=== Activity ===
Although the data below holds other lines too, output only those from the line with "llega a su destino y se da cuenta de que los" up to and including the line with "el destino de muchas almas, y la vida de un", exactly as they appear.

---------- Data supplied

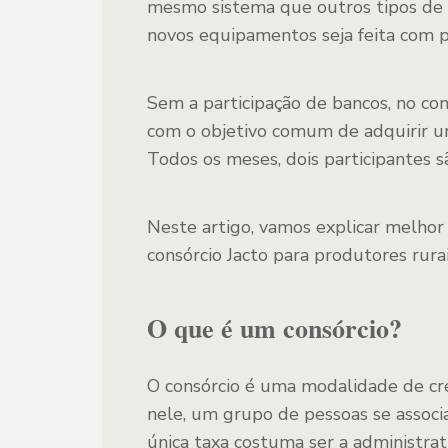
mesmo sistema que outros tipos de c
novos equipamentos seja feita com p
Sem a participação de bancos, no cons
com o objetivo comum de adquirir u
Todos os meses, dois participantes s
Neste artigo, vamos explicar melhor
consórcio Jacto para produtores rurai
O que é um consórcio?
O consórcio é uma modalidade de cré
nele, um grupo de pessoas se assoc
única taxa costuma ser a administra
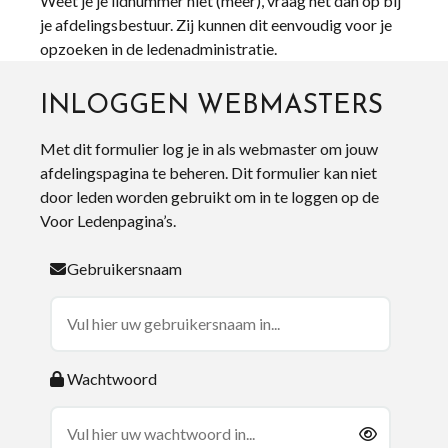
Weet je je lidnummer niet (meer), vraag het dan op bij
je afdelingsbestuur. Zij kunnen dit eenvoudig voor je
opzoeken in de ledenadministratie.
INLOGGEN WEBMASTERS
Met dit formulier log je in als webmaster om jouw
afdelingspagina te beheren. Dit formulier kan niet
door leden worden gebruikt om in te loggen op de
Voor Ledenpagina’s.
Gebruikersnaam
Wachtwoord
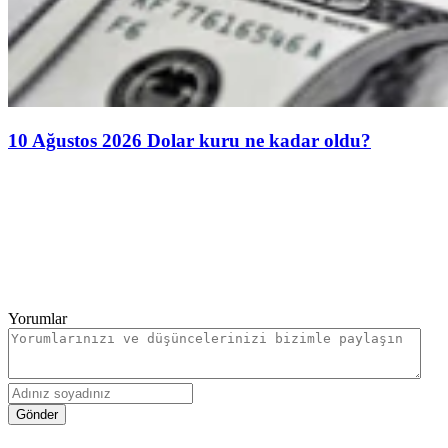
10 Ağustos 2026 Dolar kuru ne kadar oldu?
Yorumlar
Gönder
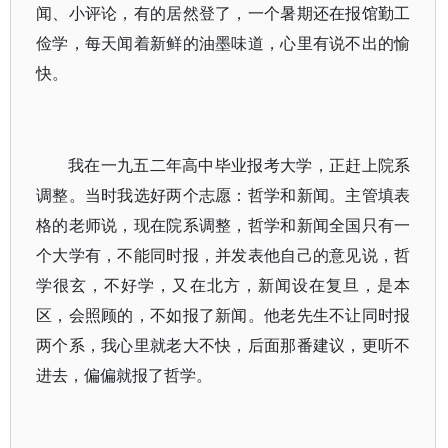
闻、小评论，有的居然登了，一个暑期还在报馆勤工
俭学，每天闻着新鲜的油墨味道，心里有说不出的愉
快。
我在一九五二年高中毕业报考大学，正赶上院系
调整。当时我选好两个志愿：哲学和新闻。主管填表
格的老师说，现在院系调整，哲学和新闻全国只有一
个大学有，不能同时报，并发表他自己的意见说，哲
学很玄，不好学，又在北方，新闻设在复旦，是本
区，会照顾的，不如报了新闻。他老先生不让同时报
两个系，我心里就老大不快，后面那番建议，更听不
进去，偏偏就报了哲学。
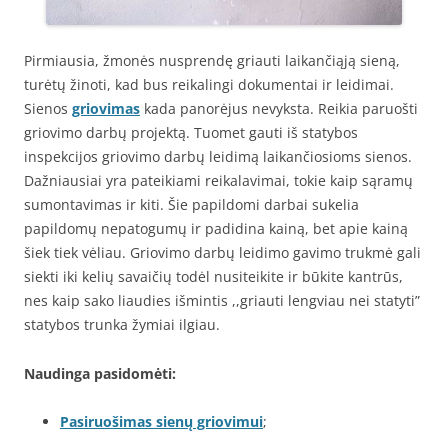
Pirmiausia, žmonės nusprendę griauti laikančiąją sieną,
turėtų žinoti, kad bus reikalingi dokumentai ir leidimai.
Sienos
griovimas
kada panorėjus nevyksta. Reikia paruošti
griovimo darbų projektą. Tuomet gauti iš statybos
inspekcijos griovimo darbų leidimą laikančiosioms sienos.
Dažniausiai yra pateikiami reikalavimai, tokie kaip sąramų
sumontavimas ir kiti. Šie papildomi darbai sukelia
papildomų nepatogumų ir padidina kainą, bet apie kainą
šiek tiek vėliau. Griovimo darbų leidimo gavimo trukmė gali
siekti iki kelių savaičių todėl nusiteikite ir būkite kantrūs,
nes kaip sako liaudies išmintis ,,griauti lengviau nei statyti”
statybos trunka žymiai ilgiau.
Naudinga pasidomėti:
Pasiruošimas sienų griovimui
;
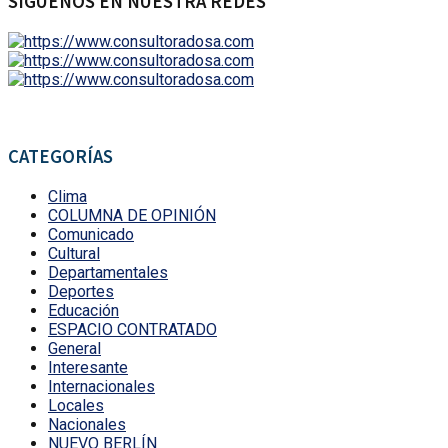
SÍGUENOS EN NUESTRA REDES
CATEGORÍAS
Clima
COLUMNA DE OPINIÓN
Comunicado
Cultural
Departamentales
Deportes
Educación
ESPACIO CONTRATADO
General
Interesante
Internacionales
Locales
Nacionales
NUEVO BERLÍN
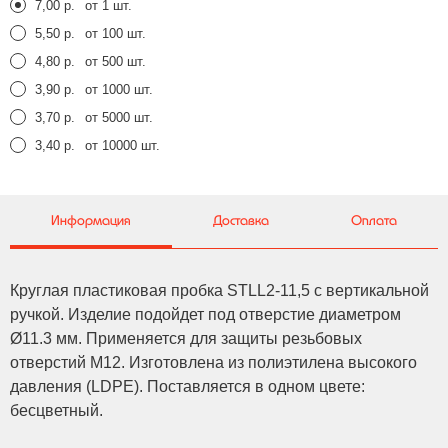
7,00 р.
от 1 шт.
5,50 р.
от 100 шт.
4,80 р.
от 500 шт.
3,90 р.
от 1000 шт.
3,70 р.
от 5000 шт.
3,40 р.
от 10000 шт.
Информация
Доставка
Оплата
Круглая пластиковая пробка STLL2-11,5 с вертикальной
ручкой. Изделие подойдет под отверстие диаметром
Ø11.3 мм. Применяется для защиты резьбовых
отверстий M12. Изготовлена из полиэтилена высокого
давления (LDPE). Поставляется в одном цвете:
бесцветный.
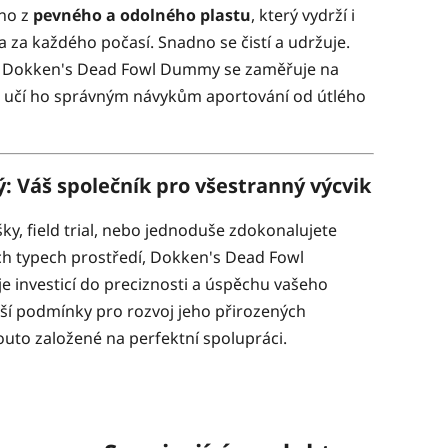
no z
pevného a odolného plastu
, který vydrží i
 za každého počasí. Snadno se čistí a udržuje.
Dokken's Dead Fowl Dummy se zaměřuje na
 a učí ho správným návykům aportování od útlého
: Váš společník pro všestranný výcvik
ky, field trial, nebo jednoduše zdokonalujete
ch typech prostředí, Dokken's Dead Fowl
e investicí do preciznosti a úspěchu vašeho
pší podmínky pro rozvoj jeho přirozených
outo založené na perfektní spolupráci.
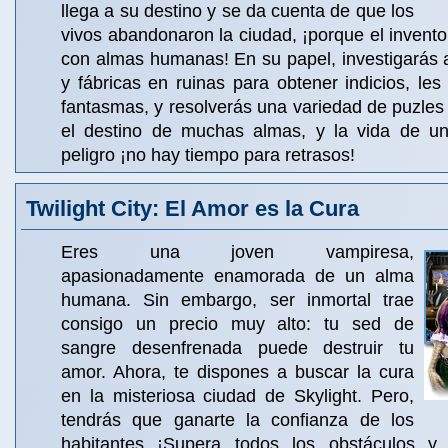
llega a su destino y se da cuenta de que los
vivos abandonaron la ciudad, ¡porque el invento
con almas humanas! En su papel, investigarás 
y fábricas en ruinas para obtener indicios, les
fantasmas, y resolverás una variedad de puzle
el destino de muchas almas, y la vida de un
peligro ¡no hay tiempo para retrasos!
Twilight City: El Amor es la Cura
Eres una joven vampiresa,
apasionadamente enamorada de un alma
humana. Sin embargo, ser inmortal trae
consigo un precio muy alto: tu sed de
sangre desenfrenada puede destruir tu
amor. Ahora, te dispones a buscar la cura
en la misteriosa ciudad de Skylight. Pero,
tendrás que ganarte la confianza de los
habitantes ¡Supera todos los obstáculos y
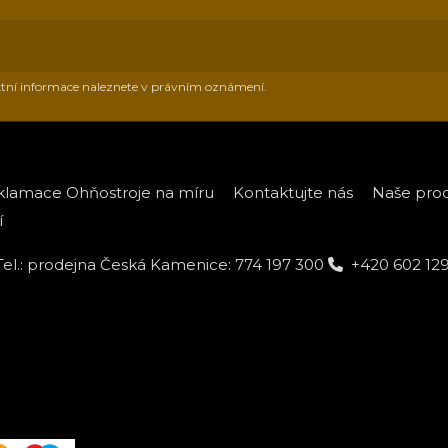
aktní informace naleznete v právním oznámení.
eklamace Ohňostroje na míru
Kontaktujte nás
Naše pro
í
Tel.: prodejna Česká Kamenice: 774 197 300
+420 602 12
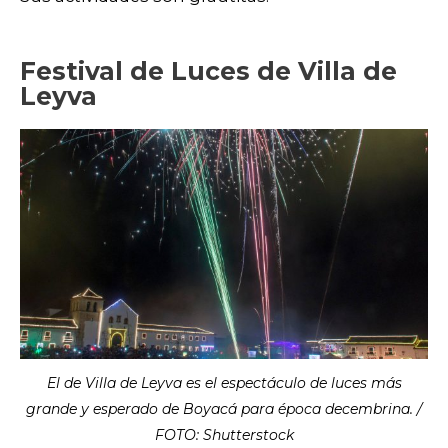
Festival de Luces de Villa de
Leyva
El de Villa de Leyva es el espectáculo de luces más
grande y esperado de Boyacá para época decembrina. /
FOTO: Shutterstock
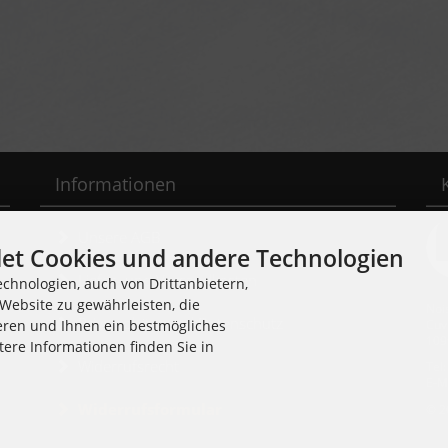
Informationen
Unsere AGB
et Cookies und andere Technologien
Liefer- und Versandkosten
chnologien, auch von Drittanbietern,
Website zu gewährleisten, die
Noi
Privatsphäre und Datenschutz
Cuv
eren und Ihnen ein bestmögliches
109
tere Informationen finden Sie in
Widerrufsrecht
Tel
E-M
Widerrufsformular
© 2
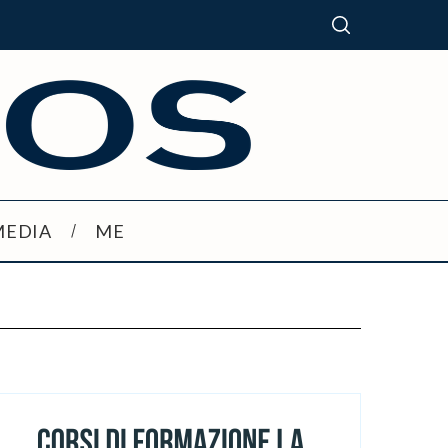
MEDIA
ME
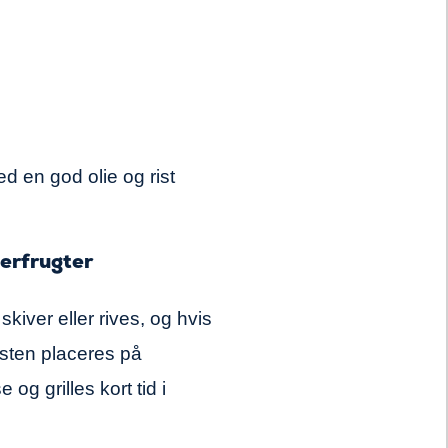
 en god olie og rist
berfrugter
skiver eller rives, og hvis
Osten placeres på
og grilles kort tid i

--------------------

=== Finished task ===
llega a su destino y se da cuenta de que los
vivos abandonaron la ciudad, ¡porque el invento
con almas humanas! En su papel, investigarás 
y fábricas en ruinas para obtener indicios, les
fantasmas, y resolverás una variedad de puzle
el destino de muchas almas, y la vida de un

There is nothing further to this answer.